Wow, Hannie! That is really something I was looking for. Great idea! I am thinking about independent energy supply, and I have written about the Backyard Solution, a review.
People can make their own solar panel system in their backyard, even fits a small garden like ours. I would like to have a solar power douche system to connect with your garden water system. Through sunshine, the water warms up, and you can shower with warm water. There are many possibilities, and I am researching them. But the slow cooker is a great idea; only one minus point is that we have more rainy, dark days here in the Netherlands. You have in Spain more sunny days, and that is certainly an advantage. If you find something, please let me know. I am very interested! 🙂
You will see those solar water systems a lot on Spanish roofs! When solar panels on the roof were opposed by the big electricity companies, helped by the rightwing government, a solar water system was economical because it functions independently of the electricity network. As soon as we have a solution for our heating system, we want one of those as well. 🙂
You’re right, it’s quite a difference in the number of sunny days between the Netherlands and where we live.
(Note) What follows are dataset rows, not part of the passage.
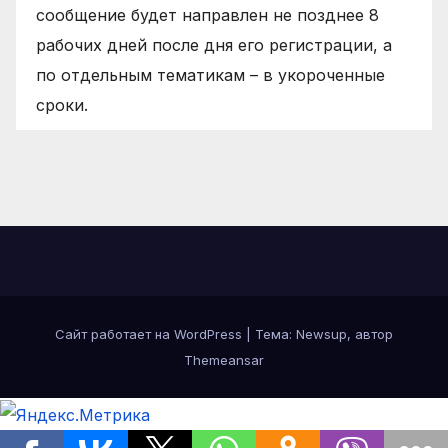
сообщение будет направлен не позднее 8
рабочих дней после дня его регистрации, а
по отдельным тематикам – в укороченные
сроки.
Сайт работает на WordPress
|
Тема: Newsup, автор
Themeansar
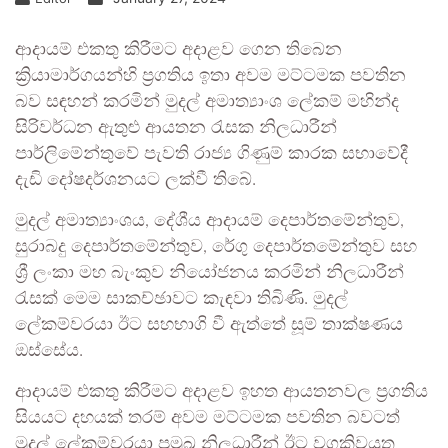
ආදායම් එකතු කිරීමට අදාළව ගෙන තිබෙන
ක්‍රියාමාර්ගයන්හි ප්‍රගතිය ඉතා අවම මට්ටමක පවතින
බව සඳහන් කරමින් මුදල් අමාත්‍යාංශ ලේකම් මහින්ද
සිරිවර්ධන ඇතුළු ආයතන රැසක නිලධාරීන්
පාර්ලිමේන්තුවේ පැවති රාජ්‍ය ගිණුම් කාරක සභාවේදී
දැඩි දෝෂදර්ශනයට ලක්වී තිබේ.
මුදල් අමාත්‍යාංශය, දේශීය ආදායම් දෙපාර්තමේන්තුව,
සුරාබදු දෙපාර්තමේන්තුව, රේගු දෙපාර්තමේන්තුව සහ
ශ්‍රී ලංකා මහ බැංකුව නියෝජනය කරමින් නිලධාරීන්
රැසක් මෙම සාකච්ඡාවට කැඳවා තිබිණි. මුදල්
ලේකම්වරයා ඊට සහභාගි වී ඇත්තේ සූම් තාක්ෂණය
ඔස්සේය.
ආදායම් එකතු කිරීමට අදාළව ඉහත ආයතනවල ප්‍රගතිය
සියයට දහයක් තරම් අවම මට්ටමක පවතින බවටත්
මුදල් ලේකම්වරයා ප්‍රමුඛ නිලධාරීන් ඊට වගකිවයුතු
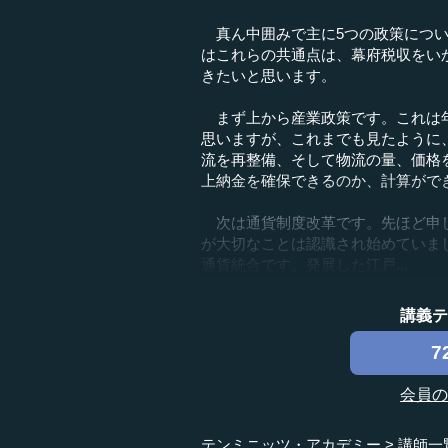
真ん中囲みで主に5つの政策につい
はこれらの共通点は、幕府税収をい
きたいと思います。
まず上から産業政策です。これは年
思いますが、これまでも見たように
流を再整備、そして物流の量、価格
上納金を確保できるのか、計算がで
次は通貨制度改革です。先ほど申し
が大切なことは認識され始めていま
通貨統合です。発展した江戸...
講義
7
会員
テンミニッツ・アカデミー
講師一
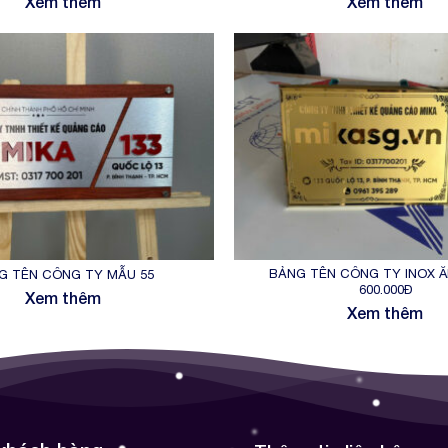
Xem thêm
Xem thêm
BẢNG TÊN CÔNG TY INOX Ă
G TÊN CÔNG TY MẪU 55
600.000Đ
Xem thêm
Xem thêm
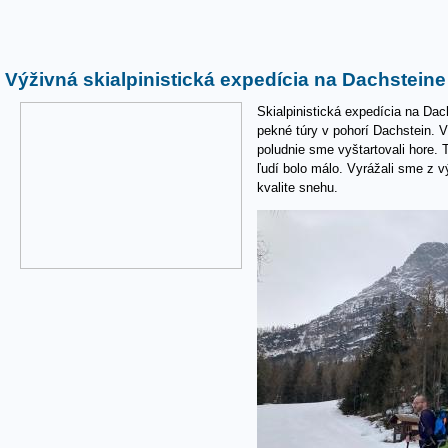
Výživná skialpinistická expedícia na Dachsteine
Skialpinistická expedícia na Dac
pekné túry v pohorí Dachstein. V
poludnie sme vyštartovali hore. 
ľudí bolo málo. Vyrážali sme z 
kvalite snehu.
We have 300 out of 365 sunny days. Unbelievable. At the moment I am enjoying those sunny days immensely. Last year, it was often above 40C in August. That’s way too hot for me, even though Tom thrives in those high temperatures. At the moment it’s between 30C and 35C with an occasional 38C. Lovely!
Thanks for your reply, Sylvia, and yes, if I find anything I will let you know. Take care.
Yes, I can remember when I walked around with a magnifying glass, burning everything I could find. Also I used a normal glass, and I had much fun. I think it is a great idea to use a solar slowcooker. The sun gives the energy and as a child I often heard when adults said:”Oh, we could bake an egg. It is so hot!” So, why not using the sun for cooking? And what I learn from your response to Sylvia is that you live in Spain, so you have lots of sunny, really hot days. Great article, Hannie!
Thanks, Henk. And yes, we live in Spain, lots of sun. Sometimes even too much, it’s 38C at the moment and tomorrow it’s predicted to be 41C. As we say in Dutch: ‘het is niet goed of het deugt niet”, isn’t it. 😀
There are several projects to bring solar cooking to Africa, did you know? I saw them on Kickstarter and Indiegogo, really clever devices. In rural areas, there is no electricity and the wood they usually use is sometimes dangerous because of bushfires. And the sun is for free. 🙂
Thanks for your reaction and take care.
I had no idea this was even possible! I cook on a daily basis – mostly easy one-pan vegetarian meals because I’m in a rush but this could be a huge time saver and I could experiment with other dishes as well. I’m super curious what hubby will say, he’s the one that’s handy with DIY projects.
Hi Bella, I guess you could manage the one that is made from an old car sunscreen. You just have to cut it into two halves and glue them together. But the other one is more difficult, that’s right. Aren’t you lucky you have a handy husband. 😀
One-pan meals are perfect for a solar cooker!
Thanks for your comment and take care.